General English

  • adjective causing problems, or likely to cause problems
  • adjective of poor quality or skill
  • adjective unpleasant
  • adjective serious


  • adjective deteriorated in quality to the point of being unfit to eat or drink


  • adjective good. Originally from the terminology of the poorest black Americans, either as simple irony or based on the assumption that what is bad in the eyes of the white establishment is good for them, this usage spread via jazz musicians in the 1950s to teenagers in the 1970s. It is still primarily a black term, although it is occasionally used, rather self-consciously, by white teenagers in the USA and, under the influence of rap and hip hop, in Britain since the early 1980s. This use of bad is normally distinguished from its opposite, literal meaning by a long drawn-out pronunciation. The superlative form is ‘baddest’.
  • noun a fault, mistake. A key item of black street slang that was adopted by white adolescents in the 1990s, usually in the form ‘my bad!’, an acknowledgment of guilt or blame.

Origin & History of “bad”

For such a common word, bad has a remarkably clouded history.

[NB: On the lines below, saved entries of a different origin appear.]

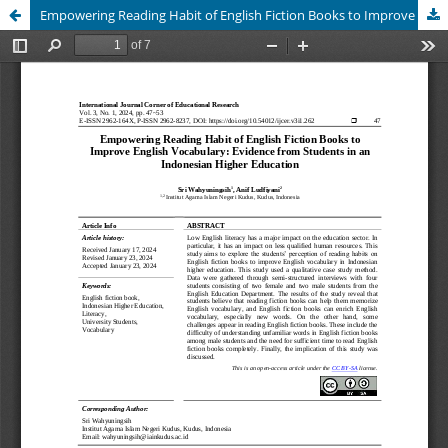
Empowering Reading Habit of English Fiction Books to Improve English Vocabulary: Evidence from Students in an Indonesian Higher Education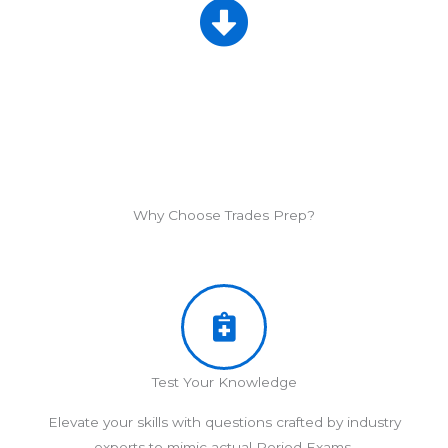
Why Choose Trades Prep?
Test Your Knowledge
Elevate your skills with questions crafted by industry
experts to mimic actual Period Exams.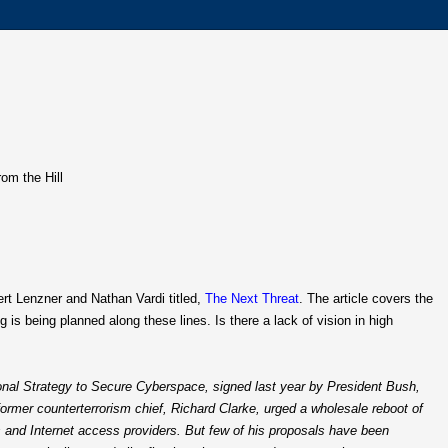
rom the Hill
bert Lenzner and Nathan Vardi titled,
The Next Threat
. The article covers the
is being planned along these lines. Is there a lack of vision in high
ional Strategy to Secure Cyberspace, signed last year by President Bush,
ormer counterterrorism chief, Richard Clarke, urged a wholesale reboot of
s and Internet access providers. But few of his proposals have been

It does not begin to appear in English until the end of the 13th century, and has no apparent relatives in other languages (the uncanny resemblance to Persian bad is purely coincidental). The few clues we have suggest a regrettably homophobic origin. Old English had a pair of words, bǣddel and bǣdling, which appear to have been derogatory terms for homosexuals, with overtones of sodomy. The fact that the first examples we have of bad, from the late 13th and early 14th centuries, are in the sense ‘contemptible, worthless’ as applied to people indicates that the connotations of moral depravity may have become generalized from an earlier, specifically anti-homosexual sense.